Hidup, bekerja, tinggal serta menjalani keseharian di luar negeri bukannya tanpa masalah. Penderitaan, kepedihan, kesengsaraan, kesakitan dan atau kemelaratan, bukan monopoli negara-negara di benua Afrika atau Asia saja. Dua contoh manusia di atas, berasal dari India dan Bangladesh, bukanlah manuasia langka. Warga dari negara-negara lain pula tidak kurang jumlahnya. Bedanya, mereka tidak ‘menampakkan’ diri. Apakah itu dari Filipina atau Indonesia.

Akhir-akhir ini juga sering berseliweran dalam email group sejumlah komunitas Indonesia, laporan sumbangan tentang beberapa anggota warga kita yang tertimpa musibah. Ada saja pokoknya. Ada yang akibat dipukulin majikan. Kecelakaan kerja. Kebakaran tempat tinggal di tengah-tengah camp. Penyakit menahun, kanker misalnya. Dipecat dan tidak punya sangu untuk pulang ke Indonesia, serta setumpuk permasalahan lain yang andai saja Bapak Presiden kita tahu, pasti tidak bakalan mencalonkan diri lagi. Lantaran betapa rumit persoalan ketenaga-kerjaan yang dihadapi oleh warga kita di negeri seberang.
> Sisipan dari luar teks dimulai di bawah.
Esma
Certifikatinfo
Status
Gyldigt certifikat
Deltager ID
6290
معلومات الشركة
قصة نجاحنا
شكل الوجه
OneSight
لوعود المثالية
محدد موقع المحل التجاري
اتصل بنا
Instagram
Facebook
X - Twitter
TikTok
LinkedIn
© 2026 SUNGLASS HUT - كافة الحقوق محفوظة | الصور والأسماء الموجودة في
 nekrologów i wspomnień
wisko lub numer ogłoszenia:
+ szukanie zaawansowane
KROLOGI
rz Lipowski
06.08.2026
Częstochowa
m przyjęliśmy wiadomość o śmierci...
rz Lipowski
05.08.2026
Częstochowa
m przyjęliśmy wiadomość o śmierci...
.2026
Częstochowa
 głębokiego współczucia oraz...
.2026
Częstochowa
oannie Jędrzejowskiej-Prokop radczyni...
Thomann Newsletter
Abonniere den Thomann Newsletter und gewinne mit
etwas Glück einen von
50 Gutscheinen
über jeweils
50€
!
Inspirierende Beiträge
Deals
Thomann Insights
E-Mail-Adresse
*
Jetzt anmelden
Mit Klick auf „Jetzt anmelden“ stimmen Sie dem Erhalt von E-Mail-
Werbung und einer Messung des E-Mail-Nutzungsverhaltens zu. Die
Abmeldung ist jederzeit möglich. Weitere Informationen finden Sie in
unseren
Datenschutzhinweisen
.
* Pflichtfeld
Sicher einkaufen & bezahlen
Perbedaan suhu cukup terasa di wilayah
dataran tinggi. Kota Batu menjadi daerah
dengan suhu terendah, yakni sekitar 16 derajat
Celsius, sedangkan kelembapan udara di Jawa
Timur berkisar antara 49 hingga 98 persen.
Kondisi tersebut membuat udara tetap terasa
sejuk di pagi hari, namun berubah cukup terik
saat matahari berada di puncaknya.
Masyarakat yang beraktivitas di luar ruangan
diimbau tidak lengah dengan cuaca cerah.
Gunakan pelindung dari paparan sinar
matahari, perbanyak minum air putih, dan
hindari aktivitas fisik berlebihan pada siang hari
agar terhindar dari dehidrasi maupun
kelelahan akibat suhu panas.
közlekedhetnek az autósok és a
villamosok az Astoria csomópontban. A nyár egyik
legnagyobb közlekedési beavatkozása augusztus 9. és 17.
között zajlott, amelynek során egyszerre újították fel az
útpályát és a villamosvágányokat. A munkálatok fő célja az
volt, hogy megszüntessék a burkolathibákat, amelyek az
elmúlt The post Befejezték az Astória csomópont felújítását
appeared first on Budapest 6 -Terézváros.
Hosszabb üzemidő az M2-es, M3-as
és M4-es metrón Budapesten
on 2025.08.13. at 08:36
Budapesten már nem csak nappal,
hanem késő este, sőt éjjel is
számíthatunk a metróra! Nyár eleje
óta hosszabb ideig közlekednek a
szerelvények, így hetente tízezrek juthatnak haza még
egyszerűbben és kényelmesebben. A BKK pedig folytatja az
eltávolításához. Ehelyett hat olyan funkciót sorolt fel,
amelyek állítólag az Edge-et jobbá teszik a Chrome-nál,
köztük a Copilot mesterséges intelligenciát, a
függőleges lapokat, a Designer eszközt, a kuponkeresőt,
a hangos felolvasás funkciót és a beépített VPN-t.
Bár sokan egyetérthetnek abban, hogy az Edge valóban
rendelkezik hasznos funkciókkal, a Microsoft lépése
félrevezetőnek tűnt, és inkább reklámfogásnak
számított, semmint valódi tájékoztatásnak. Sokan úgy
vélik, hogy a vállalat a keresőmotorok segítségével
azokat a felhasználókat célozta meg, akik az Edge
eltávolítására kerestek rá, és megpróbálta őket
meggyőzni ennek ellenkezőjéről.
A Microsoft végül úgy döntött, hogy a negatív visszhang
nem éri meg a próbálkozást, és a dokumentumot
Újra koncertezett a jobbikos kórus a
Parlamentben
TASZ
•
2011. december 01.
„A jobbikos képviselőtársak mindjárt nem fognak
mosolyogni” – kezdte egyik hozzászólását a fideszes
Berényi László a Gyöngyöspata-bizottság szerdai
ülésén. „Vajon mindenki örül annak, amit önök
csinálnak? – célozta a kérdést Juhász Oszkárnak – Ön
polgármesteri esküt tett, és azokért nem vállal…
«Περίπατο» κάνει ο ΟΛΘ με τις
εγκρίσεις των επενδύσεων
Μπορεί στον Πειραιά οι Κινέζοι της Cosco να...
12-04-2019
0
Sementara itu, keluarga kita yang di Indonesia, biasanya menyangka bahwa yang terjadi di seberang sana, OK-OK saja. Mereka mengira bahwa hidup di luar negeri sarat dengan kenikmatan dan kesenangan dunia. Kantong tidak pernah kosong, duit selalu ada, serta siap setiap saat jika diminta. Makan enak plus kaya akan aneka fasilitas hiburan lainnya.

Memang benar, banyak orang-orang yang bergelimang dengan kenikmatan dan harta. Sebagaimana banyaknya masyarakat kita yang kaya serta bermandikan Rupiah di Indonesia, baik di kota maupun desa. Mereka tidak tahu, bahwa di antara kita, yang berbeda sebenarnya hanyalah tempatnya.

Mereka tidak bakalan percaya jika di negeri seberangpun, kita bukanlah makhluk yang kebal terhadap apa yang disebut sakit, kehabisan dana, pengangguran bahkan kadang harus hutang ke tetangga. Bukan tidak mungkin di antara kita ada yang bahkan tanpa makanan di kulkas bekas. Atau, sulit jika harus ditarik sumbangan atau membayar iuran lainnya, karena budget memang benar-benar mepet.

Pembaca……..

Sulit untuk menjelaskan bagi mereka yang belum pernah merasakan, bagaimana beratnya bekerja di luar negeri. Bagaimana susahnya membanting tulang dan berjuang untuk senantiasa bisa membangkitkan bara cinta. Bukan hanya kepada keluarga tersayang di tanah tumpa darah semata, tetapi di ranah seberang, kepada orang yang tidak pernah dikenal.

Betapa mereka, warga kita yang berada di luar sana, sebenarnya pula berjuang agar bisa selalu nampak prima baik dalam suka ataupun duka, meski tidak semua bisa. Betapa mereka, dalam apapun kondisinya, tak ubahnya menimba cinta, terhadap sesama. Mereka mencoba senantiasa mengekspresikan kepedihan dalam bentuk kesyukuran. Demi cintanya kepada keluarga. Meski di atas lempengan suasana yang berbeda.